Department of Electrical and Computer Engineering, College Station, TX, USA.
TEES-AgriLife Center for Bioinformatics and Genomic Systems Engineering, College Station, TX, USA.
Bioinformatics. 2019 Sep 15;35(18):3329-3338. doi: 10.1093/bioinformatics/btz111.

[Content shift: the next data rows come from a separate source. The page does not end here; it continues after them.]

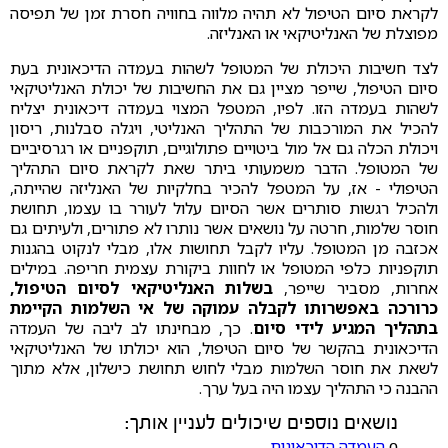
לקראת סיום הטיפול לא תהיה מלווה בחוויה חסרת זמן של תפיסה
מפוצלת של האנליטיקאי או האנליזה.
לצד חשיבות היכולת של המטופל לשהות בעמדה הדיכאונית בעת
סיום הטיפול, שייפר מציין גם את החשיבות של יכולת האנליטיקאי
לשהות בעמדה הזו. לפיו, המטפל המצוי בעמדה דיכאונית יצליח
להכיל את המורכבות של התהליך האנליטי, ויגלה סבלנות, ריסון
ויכולת הכלה גם אל מול ביטויים פתולוגיים, תוקפניים או רגרסיביים
של המטופל. הדבר משמעותי ביתר שאת לקראת סיום התהליך
הטיפולי - אז, על המטפל להכיר בחלקיות של האנליזה שהייתה,
ולהכיל רגשות סותרים אשר הסיום עלול לעורר בו עצמו, תחושת
חוסר שלמות, חרטה על נושאים אשר נותרו לא פתורים, ולעיתים גם
אכזבה מן המטופל. עליו לקבל תחושות אלו, מבלי לנקוט בהגנות
תוקפניות כלפי המטופל או לחוות ביקורת עצמית חריפה. במילים
אחרות, מסביר שייפר,
בשלות האנליטיקאי לסיום הטיפול,
כרורכה באפשרותו לקבלה עמוקה של אי השלמות הקיימת
בתהליך המגיע לידי סיום
. כך, מבחינתו לב ליבה של העמדה
הדיכאונית בהקשר של סיום הטיפול, הוא יכולתו של האנליטיקאי
לשאת את חוסר השלמות מבלי לחוש תחושת כישלון, אלא מתוך
ההבנה כי התהליך עצמו היה בעל ערך.
נושאים נוספים שיכולים לעניין אותך:
ο
העמדה הדיכאונית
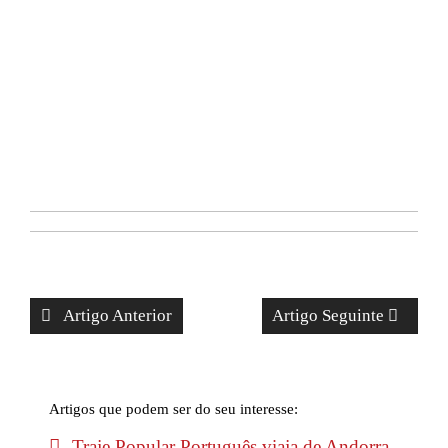
Artigo Anterior
Artigo Seguinte
Artigos que podem ser do seu interesse:
Traje Popular Português viaja de Andorra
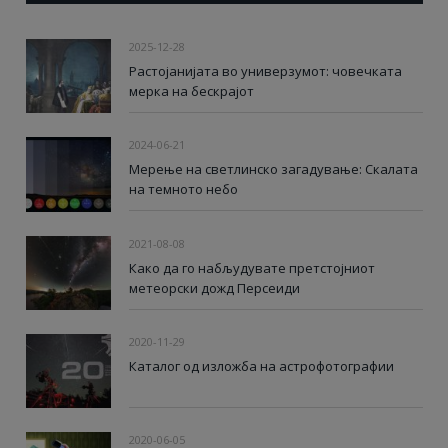
2025-12-28
Растојанијата во универзумот: човечката
мерка на бескрајот
2024-06-21
Мерење на светлинско загадување: Скалата
на темното небо
2021-08-08
Како да го набљудувате претстојниот
метеорски дожд Персеиди
2020-11-29
Каталог од изложба на астрофотографии
2020-06-05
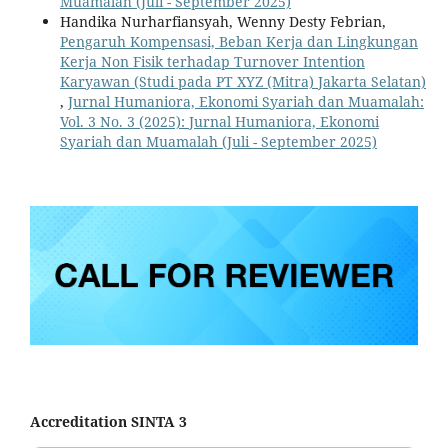
Muamalah (Juli - September 2025)
Handika Nurharfiansyah, Wenny Desty Febrian,
Pengaruh Kompensasi, Beban Kerja dan Lingkungan
Kerja Non Fisik terhadap Turnover Intention
Karyawan (Studi pada PT XYZ (Mitra) Jakarta Selatan)
,
Jurnal Humaniora, Ekonomi Syariah dan Muamalah:
Vol. 3 No. 3 (2025): Jurnal Humaniora, Ekonomi
Syariah dan Muamalah (Juli - September 2025)
Accreditation SINTA 3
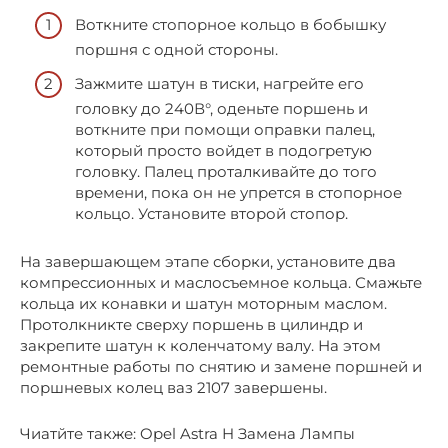
Воткните стопорное кольцо в бобышку
поршня с одной стороны.
Зажмите шатун в тиски, нагрейте его
головку до 240В°, оденьте поршень и
воткните при помощи оправки палец,
который просто войдет в подогретую
головку. Палец проталкивайте до того
времени, пока он не упрется в стопорное
кольцо. Установите второй стопор.
На завершающем этапе сборки, установите два
компрессионных и маслосъемное кольца. Смажьте
кольца их конавки и шатун моторным маслом.
Протолкникте сверху поршень в цилиндр и
закрепите шатун к коленчатому валу. На этом
ремонтные работы по снятию и замене поршней и
поршневых колец ваз 2107 завершены.
Чиатйте также: Opel Astra H Замена Лампы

Drug discovery demands rapid quantification of compound-protein interaction (CPI). However, there is a lack of methods that can predict compound-protein affinity from sequences alone with high applicability, accuracy and interpretability.
We present a seamless integration of domain knowledges and learning-based approaches. Under novel representations of structurally annotated protein sequences, a semi-supervised deep learning model that unifies recurrent and convolutional neural networks has been proposed to exploit both unlabeled and labeled data, for jointly encoding molecular representations and predicting affinities. Our representations and models outperform conventional options in achieving relative error in IC50 within 5-fold for test cases and 20-fold for protein classes not included for training. Performances for new protein classes with few labeled data are further improved by transfer learning. Furthermore, separate and joint attention mechanisms are developed and embedded to our model to add to its interpretability, as illustrated in case studies for predicting and explaining selective drug-target interactions. Lastly, alternative representations using protein sequences or compound graphs and a unified RNN/GCNN-CNN model using graph CNN (GCNN) are also explored to reveal algorithmic challenges ahead.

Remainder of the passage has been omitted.